Text classification can have a number of applications, such as:
- Document categorization
- Spam vs Ham
- Review Classification
- Fake Vs Actual News
- Sentiment Classification and so on...



## Install Dependencies

In [None]:
!pip install contractions
!pip install tqdm

## Import Libraries

In [None]:
import nltk
import contractions
from bs4 import BeautifulSoup
import numpy as np
import re
from tqdm.notebook import tqdm
import unicodedata
import pandas as pd

In [None]:
nltk.download('punkt')

## Get Data
We will make use of the movie review dataset for this tutorial

In [None]:
dataset = pd.read_csv(r'movie_reviews.csv.bz2')
dataset.info()

In [None]:
dataset.head()

### Prepare Train-Test Splits

In [None]:
# build train and test datasets
reviews = dataset['review'].values
sentiments = dataset['sentiment'].values

In [None]:
train_reviews = reviews[:35000]
train_sentiments = sentiments[:35000]

In [None]:
test_reviews = reviews[35000:]
test_sentiments = sentiments[35000:]

## Text Preprocessing
- Remove HTML/Special Characters
- Remove accented characters
- Lowercase

In [None]:
def strip_html_tags(text):
  soup = BeautifulSoup(text, "html.parser")
  [s.extract() for s in soup(['iframe', 'script'])]
  stripped_text = soup.get_text()
  stripped_text = re.sub(r'[\r|\n|\r\n]+', '\n', stripped_text)
  return stripped_text

def remove_accented_chars(text):
  text = unicodedata.normalize('NFKD', text).encode('ascii', 'ignore').decode('utf-8', 'ignore')
  return text

def pre_process_corpus(docs):
  norm_docs = []
  for doc in tqdm(docs):
    doc = strip_html_tags(doc)
    doc = doc.translate(doc.maketrans("\n\t\r", "   "))
    doc = doc.lower()
    doc = remove_accented_chars(doc)
    doc = contractions.fix(doc)
    # lower case and remove special characters\whitespaces
    doc = re.sub(r'[^a-zA-Z0-9\s]', '', doc, re.I|re.A)
    doc = re.sub(' +', ' ', doc)
    doc = doc.strip()  
    norm_docs.append(doc)
  
  return norm_docs

In [None]:
%%time
norm_train_reviews = pre_process_corpus(train_reviews)
norm_test_reviews = pre_process_corpus(test_reviews)

## Feature Engineering

In [None]:
from sklearn.feature_extraction.text import CountVectorizer, TfidfVectorizer

In [None]:
# build BOW features on train reviews
cv = CountVectorizer(binary=False, min_df=5, max_df=1.0, ngram_range=(1,2))
cv_train_features = cv.fit_transform(norm_train_reviews)

In [None]:
# build TFIDF features on train reviews
tv = TfidfVectorizer(use_idf=True, min_df=5, max_df=1.0, ngram_range=(1,2),
                     sublinear_tf=True)
tv_train_features = tv.fit_transform(norm_train_reviews)

In [None]:
%%time

# transform test reviews into features
cv_test_features = cv.transform(norm_test_reviews)
tv_test_features = tv.transform(norm_test_reviews)

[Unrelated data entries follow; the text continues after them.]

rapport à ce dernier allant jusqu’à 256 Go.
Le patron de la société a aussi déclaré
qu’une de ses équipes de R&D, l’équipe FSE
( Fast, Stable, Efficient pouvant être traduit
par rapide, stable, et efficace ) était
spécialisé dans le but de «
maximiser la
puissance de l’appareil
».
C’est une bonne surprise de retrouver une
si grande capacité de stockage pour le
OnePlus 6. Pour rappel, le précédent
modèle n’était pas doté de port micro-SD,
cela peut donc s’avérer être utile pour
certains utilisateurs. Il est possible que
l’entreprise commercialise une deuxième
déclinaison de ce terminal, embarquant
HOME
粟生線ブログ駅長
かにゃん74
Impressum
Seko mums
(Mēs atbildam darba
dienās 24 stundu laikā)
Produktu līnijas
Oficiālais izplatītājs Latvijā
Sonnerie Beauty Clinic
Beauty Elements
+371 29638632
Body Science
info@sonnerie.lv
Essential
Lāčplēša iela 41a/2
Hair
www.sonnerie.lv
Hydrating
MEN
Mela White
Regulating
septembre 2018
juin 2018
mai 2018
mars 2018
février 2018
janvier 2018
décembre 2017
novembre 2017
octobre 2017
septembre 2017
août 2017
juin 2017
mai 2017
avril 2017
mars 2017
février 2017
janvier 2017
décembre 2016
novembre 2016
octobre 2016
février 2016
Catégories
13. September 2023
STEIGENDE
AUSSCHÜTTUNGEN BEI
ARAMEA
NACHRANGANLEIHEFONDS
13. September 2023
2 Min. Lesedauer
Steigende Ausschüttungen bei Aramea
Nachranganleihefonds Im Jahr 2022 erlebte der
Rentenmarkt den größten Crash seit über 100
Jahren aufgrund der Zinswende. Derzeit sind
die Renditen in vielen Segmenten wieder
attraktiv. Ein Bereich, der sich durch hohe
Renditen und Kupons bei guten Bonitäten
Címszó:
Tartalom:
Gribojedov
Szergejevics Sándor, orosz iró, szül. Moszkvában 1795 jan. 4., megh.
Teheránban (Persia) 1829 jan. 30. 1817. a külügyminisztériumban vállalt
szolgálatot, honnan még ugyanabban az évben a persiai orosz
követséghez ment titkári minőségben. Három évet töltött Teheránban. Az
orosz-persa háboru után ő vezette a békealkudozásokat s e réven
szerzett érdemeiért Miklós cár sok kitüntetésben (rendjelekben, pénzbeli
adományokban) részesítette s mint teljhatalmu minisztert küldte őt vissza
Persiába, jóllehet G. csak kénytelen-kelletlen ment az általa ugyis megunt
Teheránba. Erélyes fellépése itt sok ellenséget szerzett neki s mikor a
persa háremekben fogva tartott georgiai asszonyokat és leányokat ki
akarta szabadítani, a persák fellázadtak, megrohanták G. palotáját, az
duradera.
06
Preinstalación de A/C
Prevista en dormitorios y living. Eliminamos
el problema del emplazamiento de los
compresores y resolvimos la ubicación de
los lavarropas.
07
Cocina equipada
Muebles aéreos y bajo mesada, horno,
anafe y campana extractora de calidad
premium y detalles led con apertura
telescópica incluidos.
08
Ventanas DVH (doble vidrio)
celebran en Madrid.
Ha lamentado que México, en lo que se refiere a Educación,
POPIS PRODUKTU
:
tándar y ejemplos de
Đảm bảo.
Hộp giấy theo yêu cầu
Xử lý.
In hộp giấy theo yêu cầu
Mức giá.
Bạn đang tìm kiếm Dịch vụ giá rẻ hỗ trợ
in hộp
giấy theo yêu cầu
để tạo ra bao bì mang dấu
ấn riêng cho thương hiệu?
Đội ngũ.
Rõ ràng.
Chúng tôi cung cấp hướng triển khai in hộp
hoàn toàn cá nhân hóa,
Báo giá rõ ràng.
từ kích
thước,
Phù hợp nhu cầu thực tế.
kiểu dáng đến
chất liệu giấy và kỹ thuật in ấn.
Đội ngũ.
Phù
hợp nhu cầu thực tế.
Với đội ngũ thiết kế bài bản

## Classification Model: Logistic Regression

Also known as the logit or logistic model, it uses the logistic (popularly also known as sigmoid) mathematical function to estimate the parameter values. These are the coefficients of all our features such that the overall loss is minimized when predicting the outcome

In [None]:
# Logistic Regression model on BOW features
from sklearn.linear_model import LogisticRegression

### LR with Count Vectorizer

In [None]:
# instantiate model
lr_cv = LogisticRegression(penalty='l2', 
                        max_iter=500, 
                        C=1, 
                        solver='lbfgs', 
                        random_state=42)

In [None]:
## Train with CountVectorizer Features
# train model
lr_cv.fit(cv_train_features, train_sentiments)

In [None]:
# predict on test data
lr_bow_predictions = lr_cv.predict(cv_test_features)

### Evaluate Model

In [None]:
print(classification_report(test_sentiments, lr_bow_predictions))

In [None]:
labels = ['negative', 'positive']
pd.DataFrame(confusion_matrix(test_sentiments, lr_bow_predictions), 
             index=labels, columns=labels)

### LR with TFIDF

In [None]:
# instantiate model
lr_tv = LogisticRegression(penalty='l2', 
                        max_iter=500, 
                        C=1, 
                        solver='lbfgs', 
                        random_state=42)

In [None]:
## Train with CountVectorizer Features
# train model
lr_tv.fit(tv_train_features, train_sentiments)

### Evaluate Model

In [None]:
print(classification_report(test_sentiments, lr_tfidf_predictions))

In [None]:
labels = ['negative', 'positive']
pd.DataFrame(confusion_matrix(test_sentiments, lr_tfidf_predictions), 
             index=labels, columns=labels)